Poetry, science fiction, fantasy, horror, and culture from a Lao American perspective.
Monday, December 12, 2016
NEA Fellowship in Literature: Prose guidelines up
The guidelines for the National Endowment for the Arts Fellowship in Literature for prose are now up with a deadline of March 8, 2017. The fellowships are simultaneously easy to apply for but a little intensive to get through the bureaucratic hurdles, compared to other grants and applications one might run into. Fellowships are currently expected to be about $25,000.
You can apply IF you have a book, such as a novel, novella, a book of creative non-fiction, OR at least five different short stories, works of short fiction, excerpts from novels or memoirs, or creative essays (or any combination thereof) in two or more literary journals, anthologies, or publications that regularly include fiction and/or creative nonfiction as a portion of their format.
They lay it out in the guidelines, but I'm going to highlight what I think are the most important things to remember as you prepare your work sample, because somehow people often skim over them and disqualify themselves before they even get started.
WORK SAMPLE TIPS
If you apply, you're going to attach a single work sample in the form of a pdf that is a minimum of 20 to a maximum of 25 typescript, double-spaced pages of: Fiction (e.g., short story, flash fiction, novel excerpt) and/or Creative nonfiction (e.g., essay, memoir, literary journalism) If any portion of your manuscript is creative nonfiction, it must be labeled.
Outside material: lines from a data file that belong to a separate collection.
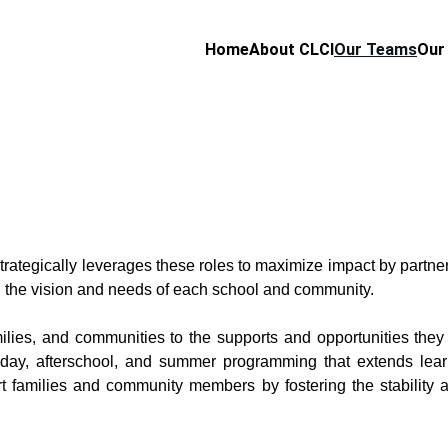
Home
About CLCI
Our Teams
Our
rategically leverages these roles to maximize impact by partne
on the vision and needs of each school and community.
ilies, and communities to the supports and opportunities they
-day, afterschool, and summer programming that extends lea
 families and community members by fostering the stability an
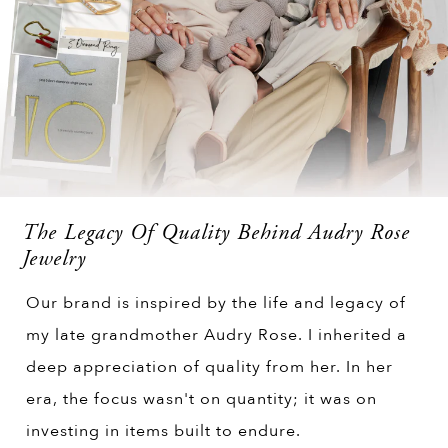
The Legacy Of Quality Behind Audry Rose
Jewelry
Our brand is inspired by the life and legacy of
my late grandmother Audry Rose. I inherited a
deep appreciation of quality from her. In her
era, the focus wasn't on quantity; it was on
investing in items built to endure.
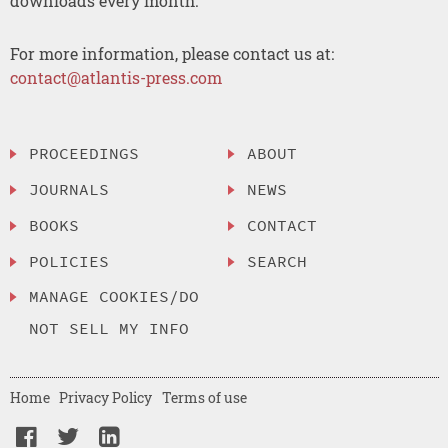
downloads every month.
For more information, please contact us at:
contact@atlantis-press.com
PROCEEDINGS
ABOUT
JOURNALS
NEWS
BOOKS
CONTACT
POLICIES
SEARCH
MANAGE COOKIES/DO
NOT SELL MY INFO
Home
Privacy Policy
Terms of use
Please note that you CAN submit one or more writing samples as their manuscript, but the total cannot exceed 25 pages. So, you can submit multiple excerpts or stories, but they must be combined into one PDF document.
Your manuscript sample must be from work that you have written in the time period that establishes your eligibility, and for which you have sole artistic responsibility.
For the work sample, you may submit published work, unpublished work, or work in progress. Do not indicate whether or not the material has been published.
The work sample must be COMPLETELY free of your name, initials, address, or any other marks that could identify you, personally. I can't stress that enough. It would be terrible for you to get through the application process only to find out you put in a character that refers to you by last name or your first name in some form in one line or in the title of your otherwise great sample. If your name appears in your manuscript or in your header, your application will be deemed ineligible.
The sample needs to be labeled to indicate title and genre(s) of the sample. At the top of every page, include the page number in the upper right corner and state the title of the manuscript. In the top right corner of the first page, state whether it is complete or an excerpt. This information should remain within the required one-inch margin.
Use a 12 point font and margins of at least one inch at the top, bottom, and sides of all pages. No matter how great your work sample is, this isn't the time to get cute with your formatting or trying to skirt the rules, hoping for an exception.
Do not submit more than the maximum number of pages that are allowed; excess pages will be removed and not reviewed.
Do not create PDFs of your electronic documents by scanning.
I have my own personal and unofficial opinions on what types of writing I suspect will be good to include in a work sample that would be competitive, but I’ve only received a Fellowship in Literature in poetry, and the principles may be somewhat different in that field. Obviously, use your very best grammar, punctuation and style, however. And try not to sound like a blitzed-out Charlie Manson rewriting a William S. Burroughs biography by Snooki, amusing as it might be to you.
Historically, the judges will be reviewing well over 300 manuscripts each, among 1,800 to 2,000+ in any given year. They can only move forward a very small number of candidates among the great writers who've submitted work. So you're going to want to do your best to reduce the barriers to them passing over your work. To do that, you'll need to submit a work sample that's clear, distinctive, compelling. It should be good throughout the entire manuscript, but I would advise sending in tightly edited pieces. I personally would not send in stories that meander for six pages before getting to the heart of the plot, or works that assume the reader has an encyclopedic familiarity with particular minutiae. But your mileage may vary.